I believe in water changes. My fish always look happier after a water change. Especially at the beginning when I made feeding mistakes, and saw lots of waste. Amonia probs, high nitrites, dirty substrate etc. Then I had a white bacteria bloom. Water changed even up to 50% every 2nd. day for a week. Never lost a fish all the while. Matched the water temp using my wrist, like you do a baby bottle lol, to the tank water. I kept it at a constant 76 degrees farenheight. I didn't know what the heck I was doing, but I never lost one except at th beginning to an amonia spike cause I didn't know better to change water until I read abou cycling right here.

All petshops should recommend Aquarium Central Forums, to anyone who buys a fish. I think 50% of folks have access to the net, from what I understand.
 
HappyChem help me out,
I think the most important indicator of water changes is nitrate levels because it's gives you a rough idea of how much dissolved solutes are in your tank. So, if nitrates stay low with 25% weekly changes, then so be it. But eventually, as mentioned, the toxin levels will go up and a 50% change will be necessary, and maybe even 50% for two consecutive days to be safe. Just keep monitoring the nitrate levels.
 
Great post HappyChem!

Everything HappyChem is right on the mark, well said!

Mathematically, that info on water changes can be expressed as a steady state endpoint of "1/(waterchanges)" where waterchanges is a decimal. After that point is reached, with the same water changes, the tank content is stable.

So, 1/.5=2, so 50% water changes has a stable endpoint of 2x units added over the time period. If that is a water change once a week, that is 2 weeks of waste in the tank. If that is 50% a day then it is 2 days of waste in the tank.
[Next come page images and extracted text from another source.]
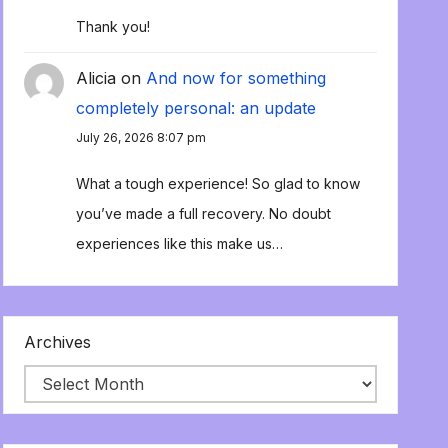
Thank you!
Alicia
on
And now for something
completely personal: an update
July 26, 2026 8:07 pm
What a tough experience! So glad to know
you’ve made a full recovery. No doubt
experiences like this make us…
Archives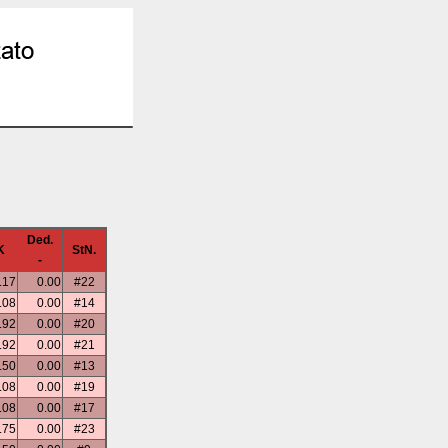
Ded.
K
StN.
-
.17
0.00
#22
.08
0.00
#14
.92
0.00
#20
.92
0.00
#21
.50
0.00
#13
.08
0.00
#19
.08
0.00
#17
.75
0.00
#23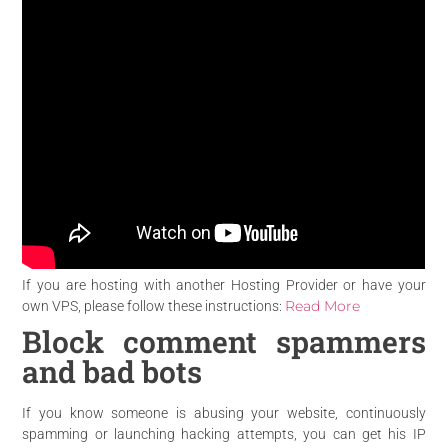
If you are hosting with another Hosting Provider or have your
Read More
own VPS, please follow these instructions:
Block comment spammers
and bad bots
If you know someone is abusing your website, continuously
spamming or launching hacking attempts, you can get his IP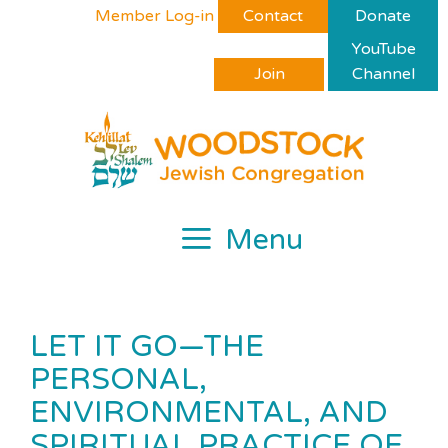
Skip
Please
Member Log-in
Contact
Donate
to
note:
YouTube
content
This
Join
Channel
website
includes
an
accessibility
system.
Menu
LET IT GO—THE
PERSONAL,
ENVIRONMENTAL, AND
SPIRITUAL PRACTICE OF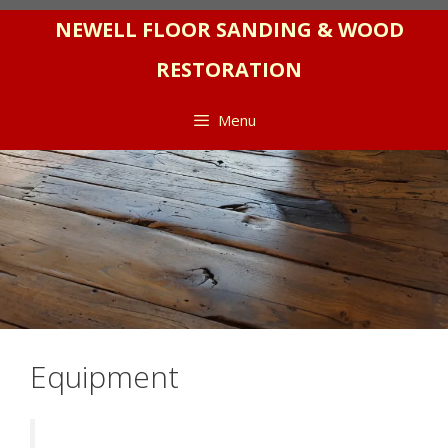
Skip
NEWELL FLOOR SANDING & WOOD
to
RESTORATION
content
Menu
Equipment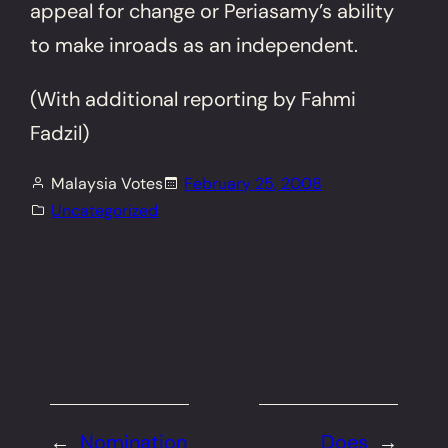
appeal for change or Periasamy’s ability
to make inroads as an independent.
(With additional reporting by Fahmi
Fadzil)
Malaysia Votes
February 25, 2008
Uncategorized
←
Nomination
Does
→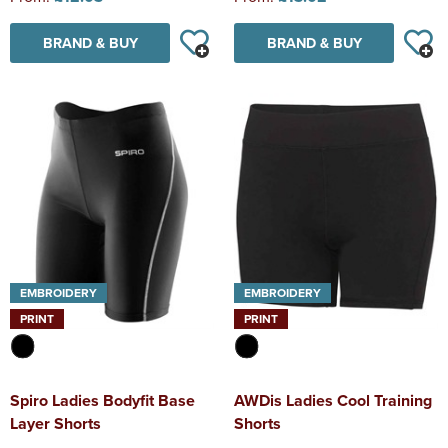
BRAND & BUY
BRAND & BUY
EMBROIDERY
EMBROIDERY
PRINT
PRINT
Spiro Ladies Bodyfit Base
AWDis Ladies Cool Training
Layer Shorts
Shorts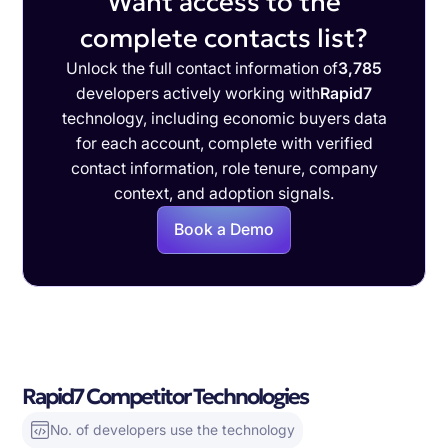
Want access to the
complete contacts list?
Unlock the full contact information of
3,785
developers actively working with
Rapid7
technology, including economic buyers data
for each account, complete with verified
contact information, role tenure, company
context, and adoption signals.
Book a Demo
Rapid7 Competitor Technologies
No. of developers use the technology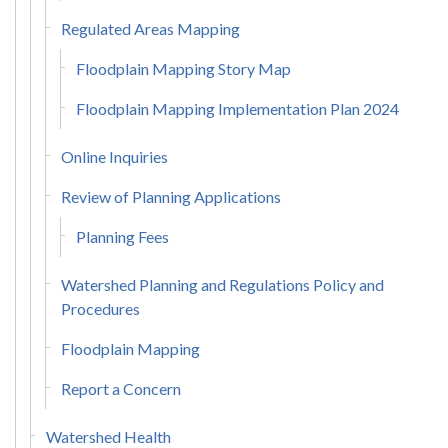
Regulated Areas Mapping
Floodplain Mapping Story Map
Floodplain Mapping Implementation Plan 2024
Online Inquiries
Review of Planning Applications
Planning Fees
Watershed Planning and Regulations Policy and
Procedures
Floodplain Mapping
Report a Concern
Watershed Health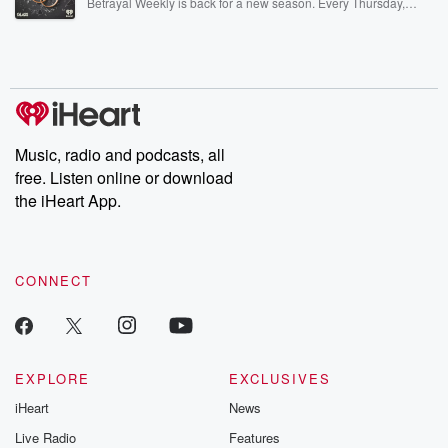
Betrayal Weekly is back for a new season. Every Thursday,
Betrayal Weekly shares first-hand accounts of broken trust,
shocking deceptions, and the trail of destruction they leave
behind. Hosted by Andrea Gunning, this weekly ongoing series
digs into real-life stories of betrayal and the aftermath. From
stories of double lives to dark discoveries, these are cautionary
tales and accounts of resilience against all odds. From the
producers of the critically acclaimed Betrayal series, Betrayal
Weekly drops new episodes every Thursday. If you would like to
share your story, you can reach out to the Betrayal Team by
Music, radio and podcasts, all
emailing them at betrayalpod@gmail.com and follow us on
free. Listen online or download
Instagram at @betrayalpod and @glasspodcasts. Please join
our Substack for additional exclusive content, curated book
the iHeart App.
recommendations, and community discussions. Sign up FREE
by clicking this link Beyond Betrayal Substack. Join our
community dedicated to truth, resilience, and healing. Your
voice matters! Be a part of our Betrayal journey on Substack.
CONNECT
EXPLORE
EXCLUSIVES
iHeart
News
Live Radio
Features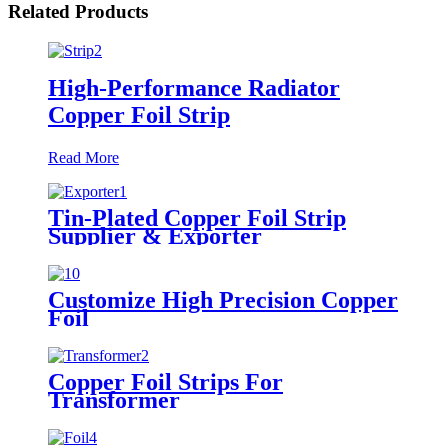
Related Products
High-Performance Radiator
Copper Foil Strip
Read More
Tin-Plated Copper Foil Strip
Supplier & Exporter
Customize High Precision Copper
Foil
Copper Foil Strips For
Transformer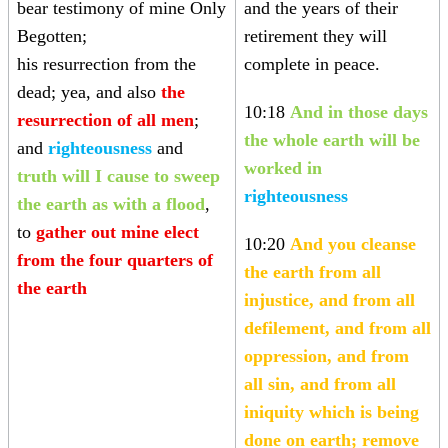
bear testimony of mine Only
and the years of their
Begotten;
retirement they will
his resurrection from the
complete in peace.
dead; yea, and also
the
10:18
And in those days
resurrection of all men
;
the whole earth will be
and
righteousness
and
worked in
truth
will I cause to sweep
righteousness
the earth as with a flood
,
to
gather out mine elect
10:20
And you cleanse
from the four quarters of
the earth from all
the earth
injustice, and from all
defilement, and from all
oppression, and from
all sin, and from all
iniquity which is being
done on earth; remove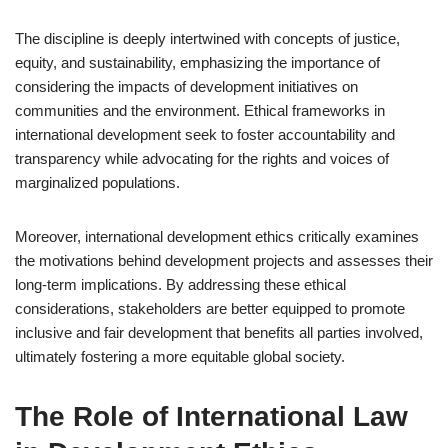
The discipline is deeply intertwined with concepts of justice,
equity, and sustainability, emphasizing the importance of
considering the impacts of development initiatives on
communities and the environment. Ethical frameworks in
international development seek to foster accountability and
transparency while advocating for the rights and voices of
marginalized populations.
Moreover, international development ethics critically examines
the motivations behind development projects and assesses their
long-term implications. By addressing these ethical
considerations, stakeholders are better equipped to promote
inclusive and fair development that benefits all parties involved,
ultimately fostering a more equitable global society.
The Role of International Law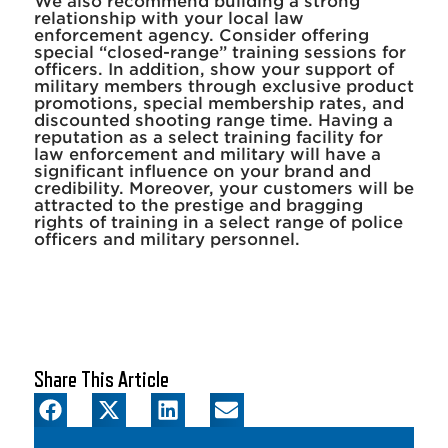
We also recommend building a strong
relationship with your local law
enforcement agency. Consider offering
special “closed-range” training sessions for
officers. In addition, show your support of
military members through exclusive product
promotions, special membership rates, and
discounted shooting range time. Having a
reputation as a select training facility for
law enforcement and military will have a
significant influence on your brand and
credibility. Moreover, your customers will be
attracted to the prestige and bragging
rights of training in a select range of police
officers and military personnel.
Share This Article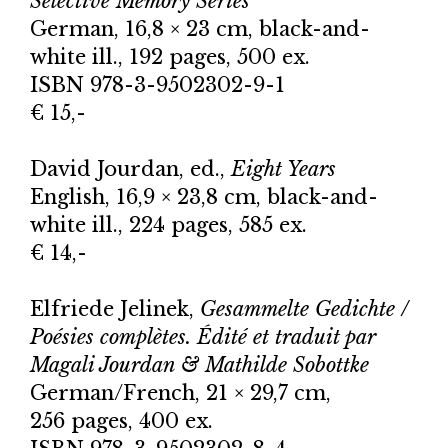
Selective Memory Series*
German, 16,8 × 23 cm, black-and-
white ill., 192 pages, 500 ex.
ISBN 978-3-9502302-9-1
€ 15,-
David Jourdan, ed.,
Eight Years
English, 16,9 × 23,8 cm, black-and-
white ill., 224 pages, 585 ex.
€ 14,-
Elfriede Jelinek,
Gesammelte Gedichte /
Poésies complètes. Édité et traduit par
Magali Jourdan & Mathilde Sobottke
German/French, 21 × 29,7 cm,
256 pages, 400 ex.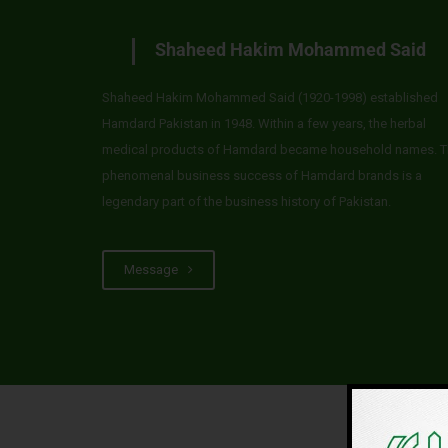
Shaheed Hakim Mohammed Said
Shaheed Hakim Mohammed Said (1920-1998) established
Hamdard Pakistan in 1948. Within a few years, the herbal
medical products of Hamdard became household names. T
phenomenal business success of Hamdard brands is a
legendary part of the business history of Pakistan.
Message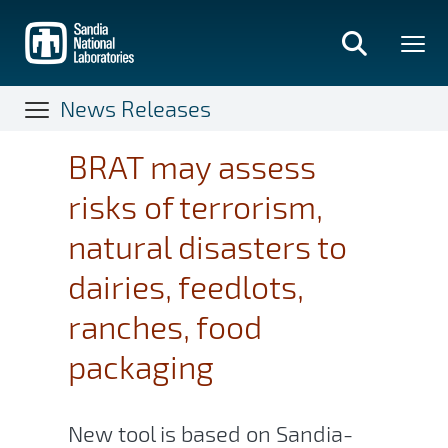
Skip
to
main
content
News Releases
BRAT may assess
risks of terrorism,
natural disasters to
dairies, feedlots,
ranches, food
packaging
New tool is based on Sandia-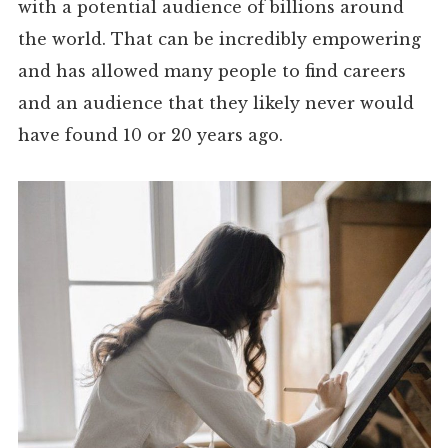
with a potential audience of billions around
the world. That can be incredibly empowering
and has allowed many people to find careers
and an audience that they likely never would
have found 10 or 20 years ago.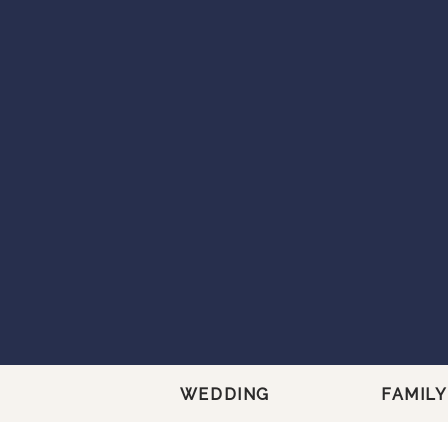
WEDDING
FAMILY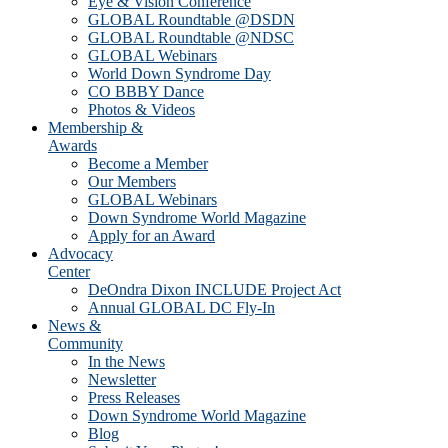
Eye & Vision Conference
GLOBAL Roundtable @DSDN
GLOBAL Roundtable @NDSC
GLOBAL Webinars
World Down Syndrome Day
CO BBBY Dance
Photos & Videos
Membership &
Awards
Become a Member
Our Members
GLOBAL Webinars
Down Syndrome World Magazine
Apply for an Award
Advocacy
Center
DeOndra Dixon INCLUDE Project Act
Annual GLOBAL DC Fly-In
News &
Community
In the News
Newsletter
Press Releases
Down Syndrome World Magazine
Blog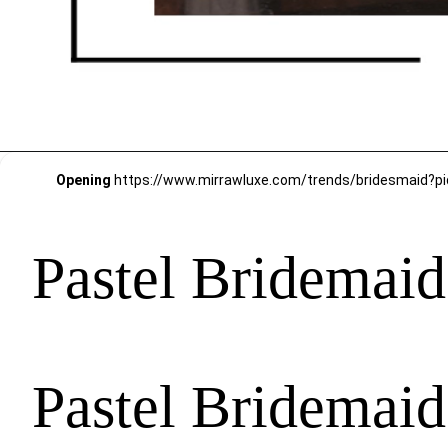
Opening
Pastel Bridemaids
Pastel Bridemaids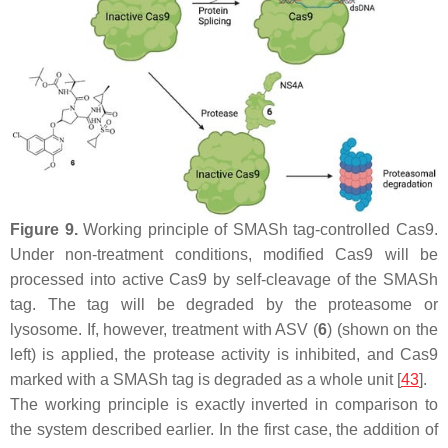
Figure 9.
Working principle of SMASh tag-controlled Cas9.
Under non-treatment conditions, modified Cas9 will be
processed into active Cas9 by self-cleavage of the SMASh
tag. The tag will be degraded by the proteasome or
lysosome. If, however, treatment with ASV (
6
) (shown on the
left) is applied, the protease activity is inhibited, and Cas9
marked with a SMASh tag is degraded as a whole unit [
43
].
The working principle is exactly inverted in comparison to
the system described earlier. In the first case, the addition of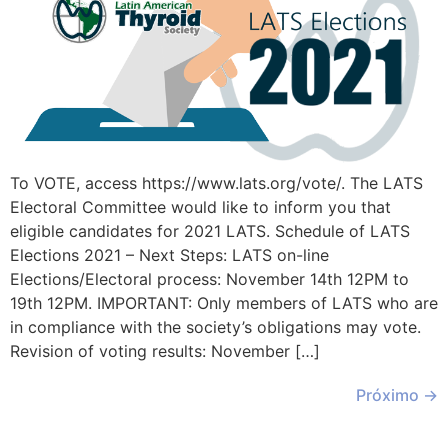
To VOTE, access https://www.lats.org/vote/. The LATS
Electoral Committee would like to inform you that
eligible candidates for 2021 LATS. Schedule of LATS
Elections 2021 – Next Steps: LATS on-line
Elections/Electoral process: November 14th 12PM to
19th 12PM. IMPORTANT: Only members of LATS who are
in compliance with the society’s obligations may vote.
Revision of voting results: November […]
Próximo
→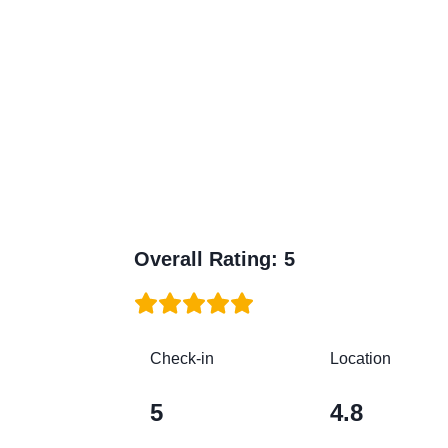
Overall Rating
:
5
Check-in
Location
5
4.8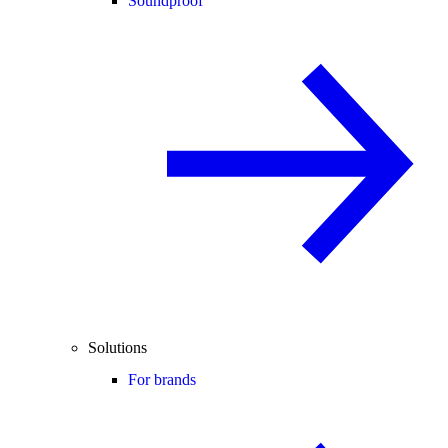
Soundproof
Solutions
For brands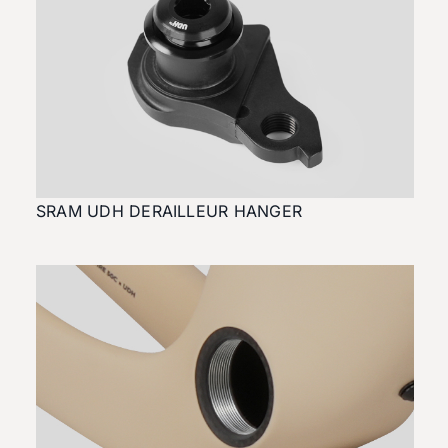
SRAM UDH DERAILLEUR HANGER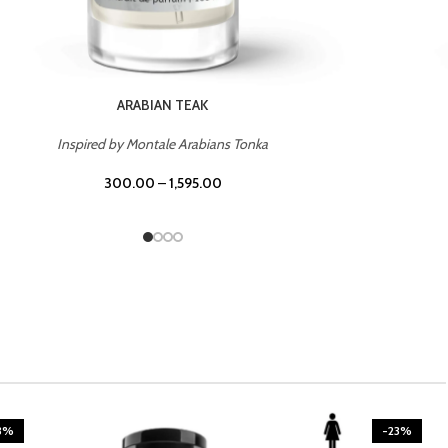
CASINO ROYALE
Inspired by Bentley Intense for Men
300.00
–
1,595.00
3%
-23%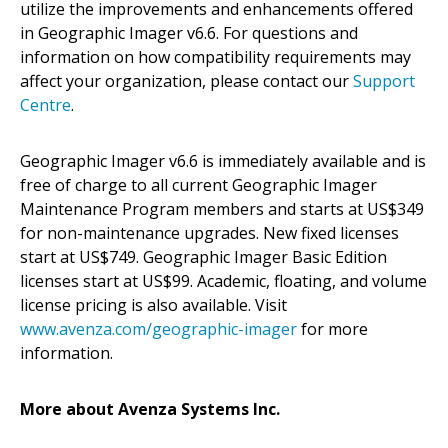
utilize the improvements and enhancements offered
in Geographic Imager v6.6. For questions and
information on how compatibility requirements may
affect your organization, please contact our
Support
Centre
.
Geographic Imager v6.6 is immediately available and is
free of charge to all current Geographic Imager
Maintenance Program members and starts at US$349
for non-maintenance upgrades. New fixed licenses
start at US$749. Geographic Imager Basic Edition
licenses start at US$99. Academic, floating, and volume
license pricing is also available. Visit
www.avenza.com/geographic-imager
for more
information.
More about Avenza Systems Inc.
So, the 20% water change each month leaves 5 months of waste in the tanik, just as if you started with a 100% clean tank and didn't change water for 5 months.

My fish only tanks get a 50% WC every other week, in tanks that are lightly stocked with dual cansiter filtration. The planted tanks get 50% a week for the higher light tank with more fertilization needs and dual canisters, 50% every other week for the smaller lower light tanks.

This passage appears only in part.